Peter O. answered • 02/27/23
4th-Year Medical Student For Biological and Chemical Sciences Tutoring
To estimate the absolute entropy of carbon disulfide at 89 K, we can use the following equation:
ΔS = ∫(C/T) dT + ΔSfus/R
where ΔS is the change in entropy, C is the heat capacity, T is the temperature, ΔSfus is the entropy of fusion, and R is the gas constant.
Since the heat capacity of liquid carbon disulfide is constant at 78 J/(mol·K), we can write:
ΔS_l = ∫(C_l/T) dT = C_l ln(T/T_ref)
where T_ref is a reference temperature, which we can take to be 298 K. Therefore:
ΔS_l = C_l ln(T/T_ref) = 78 J/(mol·K) ln(89 K/298 K) = -154.5 J/(mol·K)

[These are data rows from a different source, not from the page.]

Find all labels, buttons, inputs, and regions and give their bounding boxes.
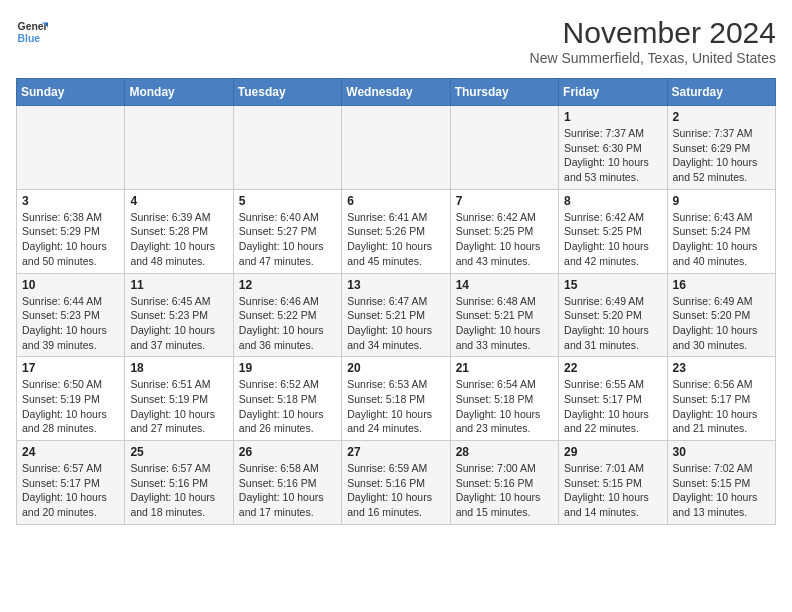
svg-text:Blue: Blue	[18, 33, 41, 44]
day-cell: 2Sunrise: 7:37 AM Sunset: 6:29 PM Daylig…	[667, 106, 775, 190]
day-cell: 23Sunrise: 6:56 AM Sunset: 5:17 PM Dayli…	[667, 357, 775, 441]
day-info: Sunrise: 6:42 AM Sunset: 5:25 PM Dayligh…	[456, 210, 553, 269]
day-info: Sunrise: 6:43 AM Sunset: 5:24 PM Dayligh…	[673, 210, 770, 269]
day-number: 10	[22, 278, 119, 292]
day-info: Sunrise: 7:01 AM Sunset: 5:15 PM Dayligh…	[564, 461, 661, 520]
day-number: 17	[22, 361, 119, 375]
week-row-2: 3Sunrise: 6:38 AM Sunset: 5:29 PM Daylig…	[17, 189, 776, 273]
day-cell: 7Sunrise: 6:42 AM Sunset: 5:25 PM Daylig…	[450, 189, 558, 273]
day-number: 4	[130, 194, 227, 208]
day-number: 13	[347, 278, 444, 292]
day-info: Sunrise: 6:46 AM Sunset: 5:22 PM Dayligh…	[239, 294, 336, 353]
day-info: Sunrise: 6:41 AM Sunset: 5:26 PM Dayligh…	[347, 210, 444, 269]
day-number: 24	[22, 445, 119, 459]
header-cell-friday: Friday	[559, 79, 667, 106]
day-cell: 15Sunrise: 6:49 AM Sunset: 5:20 PM Dayli…	[559, 273, 667, 357]
day-number: 14	[456, 278, 553, 292]
day-info: Sunrise: 6:57 AM Sunset: 5:16 PM Dayligh…	[130, 461, 227, 520]
day-cell: 27Sunrise: 6:59 AM Sunset: 5:16 PM Dayli…	[342, 441, 450, 525]
week-row-5: 24Sunrise: 6:57 AM Sunset: 5:17 PM Dayli…	[17, 441, 776, 525]
day-cell	[125, 106, 233, 190]
day-cell: 9Sunrise: 6:43 AM Sunset: 5:24 PM Daylig…	[667, 189, 775, 273]
day-cell: 6Sunrise: 6:41 AM Sunset: 5:26 PM Daylig…	[342, 189, 450, 273]
day-info: Sunrise: 6:49 AM Sunset: 5:20 PM Dayligh…	[564, 294, 661, 353]
day-number: 19	[239, 361, 336, 375]
day-info: Sunrise: 6:38 AM Sunset: 5:29 PM Dayligh…	[22, 210, 119, 269]
header-row: SundayMondayTuesdayWednesdayThursdayFrid…	[17, 79, 776, 106]
day-cell	[342, 106, 450, 190]
day-info: Sunrise: 6:57 AM Sunset: 5:17 PM Dayligh…	[22, 461, 119, 520]
day-info: Sunrise: 6:48 AM Sunset: 5:21 PM Dayligh…	[456, 294, 553, 353]
subtitle: New Summerfield, Texas, United States	[530, 50, 776, 66]
day-info: Sunrise: 6:59 AM Sunset: 5:16 PM Dayligh…	[347, 461, 444, 520]
day-info: Sunrise: 6:45 AM Sunset: 5:23 PM Dayligh…	[130, 294, 227, 353]
day-cell: 21Sunrise: 6:54 AM Sunset: 5:18 PM Dayli…	[450, 357, 558, 441]
day-info: Sunrise: 6:53 AM Sunset: 5:18 PM Dayligh…	[347, 377, 444, 436]
day-info: Sunrise: 6:54 AM Sunset: 5:18 PM Dayligh…	[456, 377, 553, 436]
main-title: November 2024	[530, 16, 776, 50]
day-info: Sunrise: 6:55 AM Sunset: 5:17 PM Dayligh…	[564, 377, 661, 436]
day-cell: 29Sunrise: 7:01 AM Sunset: 5:15 PM Dayli…	[559, 441, 667, 525]
day-info: Sunrise: 6:50 AM Sunset: 5:19 PM Dayligh…	[22, 377, 119, 436]
day-number: 21	[456, 361, 553, 375]
day-cell: 5Sunrise: 6:40 AM Sunset: 5:27 PM Daylig…	[233, 189, 341, 273]
day-info: Sunrise: 7:37 AM Sunset: 6:29 PM Dayligh…	[673, 126, 770, 185]
day-cell: 20Sunrise: 6:53 AM Sunset: 5:18 PM Dayli…	[342, 357, 450, 441]
day-number: 9	[673, 194, 770, 208]
day-cell: 19Sunrise: 6:52 AM Sunset: 5:18 PM Dayli…	[233, 357, 341, 441]
day-cell: 18Sunrise: 6:51 AM Sunset: 5:19 PM Dayli…	[125, 357, 233, 441]
day-number: 26	[239, 445, 336, 459]
day-number: 1	[564, 110, 661, 124]
day-cell: 16Sunrise: 6:49 AM Sunset: 5:20 PM Dayli…	[667, 273, 775, 357]
day-cell: 25Sunrise: 6:57 AM Sunset: 5:16 PM Dayli…	[125, 441, 233, 525]
day-info: Sunrise: 6:44 AM Sunset: 5:23 PM Dayligh…	[22, 294, 119, 353]
day-number: 23	[673, 361, 770, 375]
logo: General Blue	[16, 16, 48, 48]
day-number: 2	[673, 110, 770, 124]
header-cell-sunday: Sunday	[17, 79, 125, 106]
day-number: 5	[239, 194, 336, 208]
week-row-3: 10Sunrise: 6:44 AM Sunset: 5:23 PM Dayli…	[17, 273, 776, 357]
day-number: 20	[347, 361, 444, 375]
day-cell: 12Sunrise: 6:46 AM Sunset: 5:22 PM Dayli…	[233, 273, 341, 357]
day-number: 11	[130, 278, 227, 292]
day-number: 16	[673, 278, 770, 292]
day-number: 29	[564, 445, 661, 459]
day-info: Sunrise: 6:51 AM Sunset: 5:19 PM Dayligh…	[130, 377, 227, 436]
day-info: Sunrise: 6:40 AM Sunset: 5:27 PM Dayligh…	[239, 210, 336, 269]
day-info: Sunrise: 6:58 AM Sunset: 5:16 PM Dayligh…	[239, 461, 336, 520]
day-cell	[233, 106, 341, 190]
header-cell-saturday: Saturday	[667, 79, 775, 106]
calendar-table: SundayMondayTuesdayWednesdayThursdayFrid…	[16, 78, 776, 525]
header-cell-tuesday: Tuesday	[233, 79, 341, 106]
day-number: 25	[130, 445, 227, 459]
header-cell-thursday: Thursday	[450, 79, 558, 106]
day-number: 3	[22, 194, 119, 208]
day-number: 18	[130, 361, 227, 375]
day-info: Sunrise: 6:42 AM Sunset: 5:25 PM Dayligh…	[564, 210, 661, 269]
day-info: Sunrise: 7:02 AM Sunset: 5:15 PM Dayligh…	[673, 461, 770, 520]
day-cell: 24Sunrise: 6:57 AM Sunset: 5:17 PM Dayli…	[17, 441, 125, 525]
day-cell	[17, 106, 125, 190]
day-cell: 10Sunrise: 6:44 AM Sunset: 5:23 PM Dayli…	[17, 273, 125, 357]
day-info: Sunrise: 6:49 AM Sunset: 5:20 PM Dayligh…	[673, 294, 770, 353]
title-block: November 2024 New Summerfield, Texas, Un…	[530, 16, 776, 66]
week-row-4: 17Sunrise: 6:50 AM Sunset: 5:19 PM Dayli…	[17, 357, 776, 441]
header-cell-wednesday: Wednesday	[342, 79, 450, 106]
day-number: 30	[673, 445, 770, 459]
day-cell: 17Sunrise: 6:50 AM Sunset: 5:19 PM Dayli…	[17, 357, 125, 441]
day-info: Sunrise: 6:39 AM Sunset: 5:28 PM Dayligh…	[130, 210, 227, 269]
day-cell: 14Sunrise: 6:48 AM Sunset: 5:21 PM Dayli…	[450, 273, 558, 357]
day-cell: 1Sunrise: 7:37 AM Sunset: 6:30 PM Daylig…	[559, 106, 667, 190]
day-info: Sunrise: 7:37 AM Sunset: 6:30 PM Dayligh…	[564, 126, 661, 185]
day-number: 27	[347, 445, 444, 459]
calendar-header: SundayMondayTuesdayWednesdayThursdayFrid…	[17, 79, 776, 106]
day-cell: 30Sunrise: 7:02 AM Sunset: 5:15 PM Dayli…	[667, 441, 775, 525]
day-info: Sunrise: 6:47 AM Sunset: 5:21 PM Dayligh…	[347, 294, 444, 353]
day-number: 22	[564, 361, 661, 375]
day-cell: 4Sunrise: 6:39 AM Sunset: 5:28 PM Daylig…	[125, 189, 233, 273]
header-cell-monday: Monday	[125, 79, 233, 106]
day-info: Sunrise: 6:56 AM Sunset: 5:17 PM Dayligh…	[673, 377, 770, 436]
calendar-body: 1Sunrise: 7:37 AM Sunset: 6:30 PM Daylig…	[17, 106, 776, 525]
day-cell: 8Sunrise: 6:42 AM Sunset: 5:25 PM Daylig…	[559, 189, 667, 273]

To estimate the entropy of the solid at 89 K, we can use the average heat capacity value given as 49.5 J/(mol·K):
ΔS_s = ∫(C_s/T) dT = C_s ln(T/T_ref) + ΔSfus/R
where we can take the heat capacity of the solid to be constant over the temperature range of interest. Therefore:
ΔS_s = C_s ln(T/T_ref) + ΔSfus/R = 49.5 J/(mol·K) ln(89 K/298 K) + (4390 J/mol)/(8.314 J/(mol·K)) = -62.7 J/(mol·K)
Finally, we can estimate the absolute entropy of carbon disulfide at 89 K by adding the entropies of the liquid and solid phases:
ΔS = ΔS_l + ΔS_s = -154.5 J/(mol·K) - 62.7 J/(mol·K) = -217.2 J/(mol·K)
Therefore, the estimated absolute entropy of carbon disulfide at 89 K is -217.2 J/(mol·K).